Adding additional dopamine when rats received the reward, however, did not help sign trackers learn the association any faster. And when the additional stimulation was taken away, the rats stopped developing sign-tracking abilities for a few days.
“This says something really cool,” Morris said. “The signal seemed to scale to the amount of dopamine provided. It was like we were giving a bigger reward, then took half of that away.”
The rats reacted as if the higher dopamine output was their baseline for a few days, after which they again began to improve as sign trackers.
That response makes sense, according to Morrison. “We all learn equally well from all different kinds of rewards. There must be some way our brain scales the rewards to the appropriate learning rate.”
About this neuroscience research news
Author: Brandie Jefferson
Source: University of Pittsburgh
Contact: Brandie Jefferson – University of Pittsburgh
Image: The image is credited to Neuroscience News
Original Research: Closed access.
“Modulation of Dopamine Neurons Alters Behavior and Event Encoding in the Nucleus Accumbens during Pavlovian Conditioning” by Sara Morrison et al. Journal of Neuroscience
Abstract
Modulation of Dopamine Neurons Alters Behavior and Event Encoding in the Nucleus Accumbens during Pavlovian Conditioning
When a cue is located away from its associated reward, some animals will learn to approach the site of reward (goal-tracking behavior) while others will approach the cue (sign-tracking behavior).
The acquisition of sign tracking, but not goal tracking, is dependent on dopamine in the nucleus accumbens (NAc), and we have previously demonstrated that reward-evoked activity in the NAc core may reflect different patterns of dopamine release in sign tracker versus goal tracker individuals.
However, a causal relationship among dopamine release, NAc activity, and sign tracking has not been established.
Using male and female TH::Cre rats, we expressed inhibitory or excitatory opsins in dopamine neurons of the ventral tegmental area (VTA) and examined the impact of optical manipulation of dopamine neurons on behavior and concurrent NAc neuronal activity.
We found that inhibition of VTA dopamine neurons at the time of reward suppressed the acquisition of sign-tracking, but not goal-tracking, behavior.

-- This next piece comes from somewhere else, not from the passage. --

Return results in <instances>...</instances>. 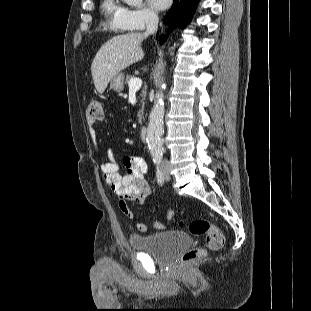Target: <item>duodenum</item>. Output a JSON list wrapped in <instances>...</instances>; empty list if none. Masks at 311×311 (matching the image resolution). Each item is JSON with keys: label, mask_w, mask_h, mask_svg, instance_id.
I'll list each match as a JSON object with an SVG mask.
<instances>
[{"label": "duodenum", "mask_w": 311, "mask_h": 311, "mask_svg": "<svg viewBox=\"0 0 311 311\" xmlns=\"http://www.w3.org/2000/svg\"><path fill=\"white\" fill-rule=\"evenodd\" d=\"M140 138L143 142H146L148 137V128L146 126H142L139 131Z\"/></svg>", "instance_id": "obj_1"}]
</instances>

On the other hand, stimulation of dopamine neurons did not alter the acquisition of sign tracking; however, cessation of stimulation impeded further acquisition of sign tracking.
Finally, both inhibition and stimulation of VTA dopamine neurons rapidly modulated activity in a subset of NAc neurons and led to changes in cue- and reward-related activity across sessions.
Overall, these findings support the ideas that sign tracking and goal tracking are the products of two different learning processes—one dopamine-dependent and one not—and that the impact of VTA dopamine on sign tracking may be mediated by activity in the NAc core.